Comme vous êtes à même de le constater, le fait que les policiers n’aient pas d’obligation de montrer le radar repose sur des considérations qui ne sont pas d’ordre légal, mais plutôt sur des considérations relatives à la formation reçue par ceux-ci à l’école nationale de police.

Donc, les usagers de la route doivent se fier au policier, et c’est souvent ce qui créé du doute et des questionnements, surtout dans le cas d’un conducteur persuadé de ne pas avoir circulé à la vitesse reprochée.

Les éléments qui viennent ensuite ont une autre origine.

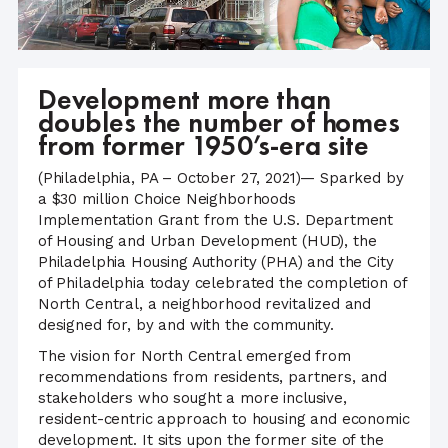
Development more than
doubles the number of homes
from former 1950’s-era site
(Philadelphia, PA – October 27, 2021)— Sparked by
a $30 million Choice Neighborhoods
Implementation Grant from the U.S. Department
of Housing and Urban Development (HUD), the
Philadelphia Housing Authority (PHA) and the City
of Philadelphia today celebrated the completion of
North Central, a neighborhood revitalized and
designed for, by and with the community.
The vision for North Central emerged from
recommendations from residents, partners, and
stakeholders who sought a more inclusive,
resident-centric approach to housing and economic
development. It sits upon the former site of the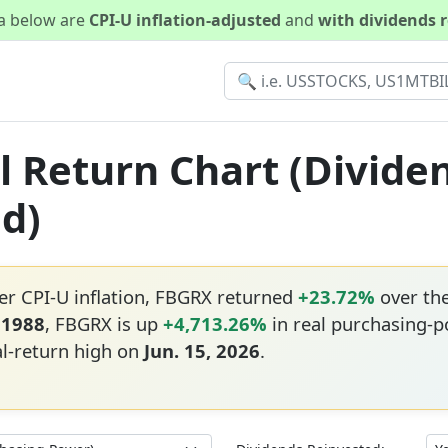
ta below are
CPI-U inflation-adjusted
and
with dividends 
l Return Chart (Divide
ed)
er CPI-U inflation, FBGRX returned
+23.72%
over th
 1988
, FBGRX is up
+4,713.26%
in real purchasing-p
al-return high on
Jun. 15, 2026
.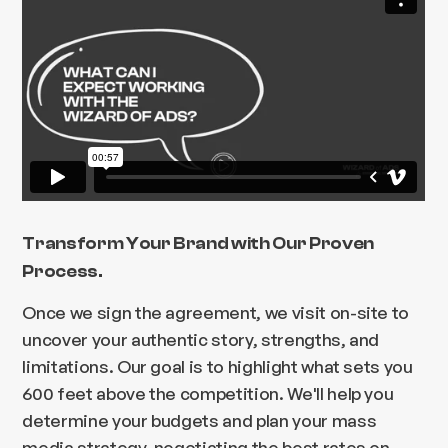
Transform Your Brand with Our Proven
Process.
Once we sign the agreement, we visit on-site to
uncover your authentic story, strengths, and
limitations. Our goal is to highlight what sets you
600 feet above the competition. We'll help you
determine your budgets and plan your mass
media strategy, negotiating the best rates on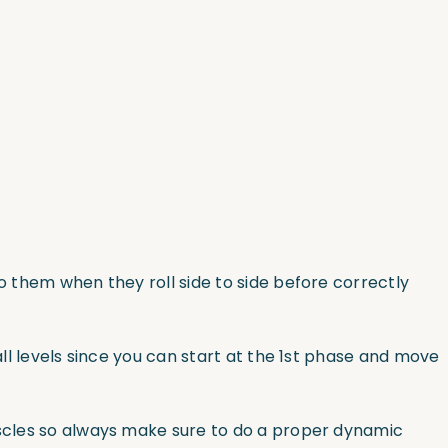
 to them when they roll side to side before correctly
all levels since you can start at the 1st phase and move
muscles so always make sure to do a proper dynamic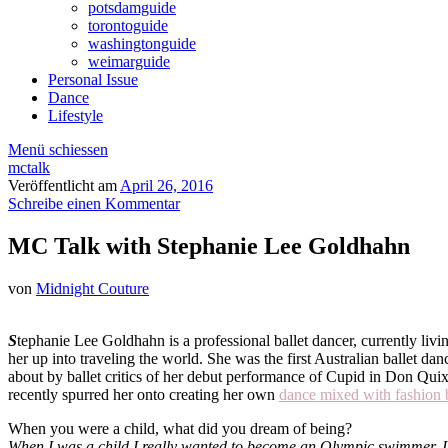
potsdamguide
torontoguide
washingtonguide
weimarguide
Personal Issue
Dance
Lifestyle
Menü schiessen
mctalk
Veröffentlicht am
April 26, 2016
Schreibe einen Kommentar
MC Talk with Stephanie Lee Goldhahn
von
Midnight Couture
S
tephanie Lee Goldhahn is a professional ballet dancer, currently liv
her up into traveling the world. She was the first Australian ballet d
about by ballet critics of her debut performance of Cupid in Don Quix
recently spurred her onto creating her own
dance mixed with fashion 
When you were a child, what did you dream of being?
When I was a child I really wanted to become an Olympic swimmer. I 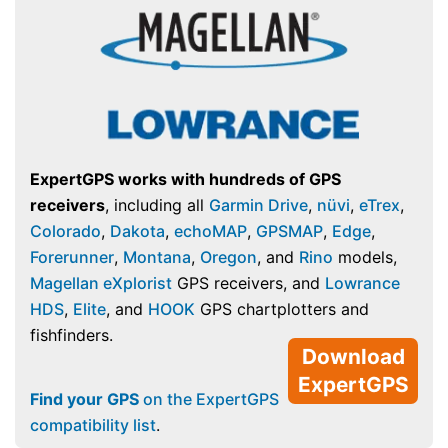
ExpertGPS works with hundreds of GPS
receivers
, including all
Garmin Drive
,
nüvi
,
eTrex
,
Colorado
,
Dakota
,
echoMAP
,
GPSMAP
,
Edge
,
Forerunner
,
Montana
,
Oregon
, and
Rino
models,
Magellan eXplorist
GPS receivers, and
Lowrance
HDS
,
Elite
, and
HOOK
GPS chartplotters and
fishfinders.
Download
ExpertGPS
Find your GPS
on the ExpertGPS
compatibility list
.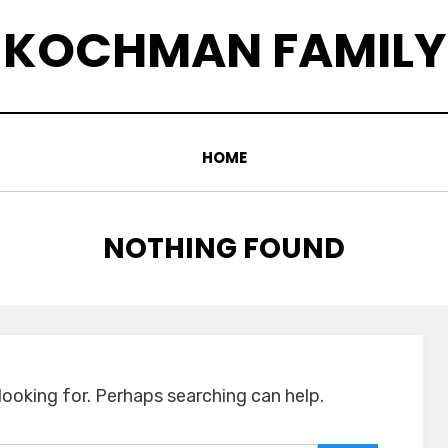
KOCHMAN FAMILY
HOME
NOTHING FOUND
looking for. Perhaps searching can help.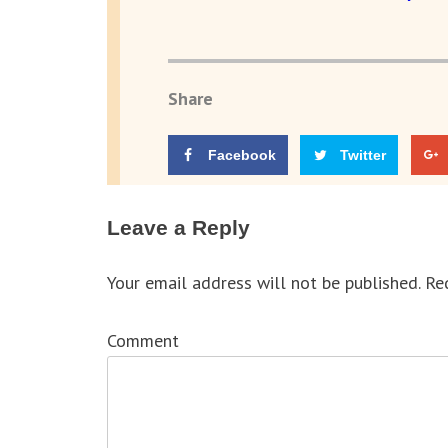
Share
Facebook
Twitter
Leave a Reply
Your email address will not be published.
Req
Comment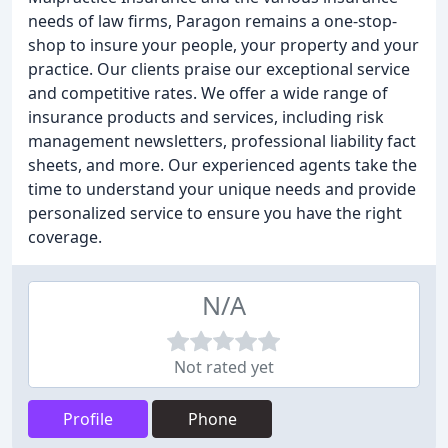
needs of law firms, Paragon remains a one-stop-
shop to insure your people, your property and your
practice. Our clients praise our exceptional service
and competitive rates. We offer a wide range of
insurance products and services, including risk
management newsletters, professional liability fact
sheets, and more. Our experienced agents take the
time to understand your unique needs and provide
personalized service to ensure you have the right
coverage.
N/A
Not rated yet
Profile
Phone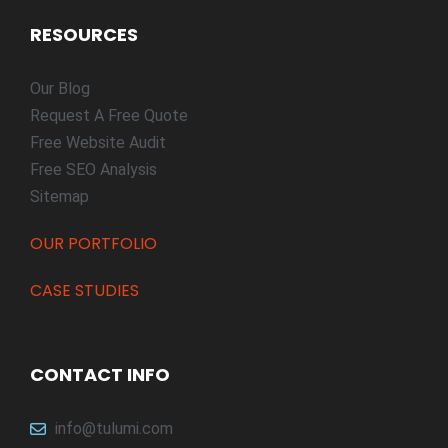
RESOURCES
Our Blog
Request A Free Quote
Free Website Audit
Free SEO Analysis
Sitemap
OUR PORTFOLIO
CASE STUDIES
CONTACT INFO
info@tulumi.com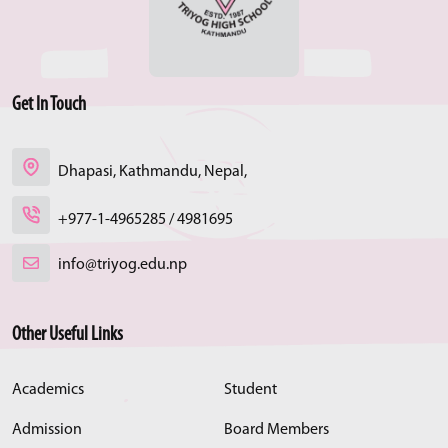
Get In Touch
Dhapasi, Kathmandu, Nepal,
+977-1-4965285 / 4981695
info@triyog.edu.np
Other Useful Links
Academics
Student
Admission
Board Members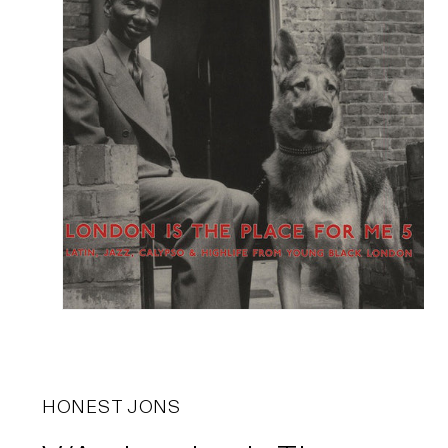
HONEST JONS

Finalement, vous comprendrez qu’il est tout à fait inutile pour vous de vous obstiner avec un policier qui refuse de vous exhiber le résultat sur son radar, car ce dernier n’a aucune obligation légale de le faire.

Cette décision vous démontre un bon exemple des arguments souvent présents devant la Cour en matière de vitesse. Elle vous permet de constater le travail fait par le tribunal dans l’évaluation d’une défense. Vous constaterez également que les décisions reposent principalement sur l’interprétation de la loi, l’appréciation des faits, et sur la jurisprudence.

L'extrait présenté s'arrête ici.